Assessment of real‐time and quantitative changes in renal hemodynamics in healthy overweight males: contrast‐enhanced ultrasonography versus para‐aminohippuric acid clearance

2019 
Objective: To determine the ability of renal contrast-enhanced ultrasonography (CEUS) to detect acute drug-induced changes in renal perfusion (using the glucagon-like peptide (GLP)-1 receptor agonist exenatide and nitric oxide [NO]-synthase inhibitor L-NG-monomethyl arginine [l-NMMA]), and assess its correlation with gold standard-measured effective renal plasma flow in humans.
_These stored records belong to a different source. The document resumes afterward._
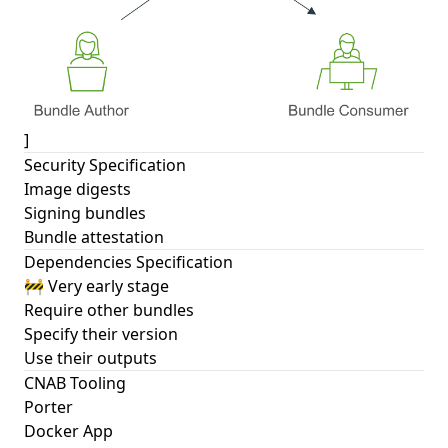
]
Security Specification
Image digests
Signing bundles
Bundle attestation
Dependencies Specification
🚧 Very early stage
Require other bundles
Specify their version
Use their outputs
CNAB Tooling
Porter
Docker App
Methods: In this prespecified exploratory analysis of a placebo-controlled cross-over study, renal hemodynamics was assessed in 10 healthy overweight males (aged 20-27 years; BMI 26-31 kg/m2) over two separate testing days; during placebo (isotonic saline) and subsequent exenatide infusion (Day-A), and during l-NMMA, and subsequent exenatide plus l-NMMA infusion (Day-B). Renal cortical microvascular blood flow was estimated following microbubble infusion and CEUS destruction-refilling-sequences. Renal cortical microvascular blood flow was compared with simultaneously measured effective renal plasma flow in humans, derived from para-aminohippuric acid-clearance methodology. Results: On Day-A, effective renal plasma flow increased by 68 [26-197] mL/min/1.73 m2 during exenatide vs placebo infusion (+17%; P =.015). In parallel, exenatide increased renal cortical microvascular blood flow, from 2.42 × 10−4 [6.54 × 10−5-4.66 × 10−4] AU to 4.65 × 10−4 [2.96 × 10−4-7.74 × 10−4] AU (+92%; P =.027). On Day-B, effective renal plasma flow and renal cortical microvascular blood flow were reduced by l-NMMA, with no significant effect of concomitant exenatide on renal hemodynamic-indices assessed by either technique. Effective renal plasma flow correlated with renal cortical microvascular blood flow on Day-A (r =.533; P =.027); no correlation was found on Day-B. Conclusions: Contrast-enhanced ultrasonography can detect acute drug-induced changes human renal hemodynamics. CEUS-assessed renal cortical microvascular blood flow moderately associates with effective renal plasma flow, particularly when perfusion is in normal-to-high range. Renal CEUS cannot replace effective renal plasma flow measurements, but may be a complementary tool to characterize regional kidney perfusion.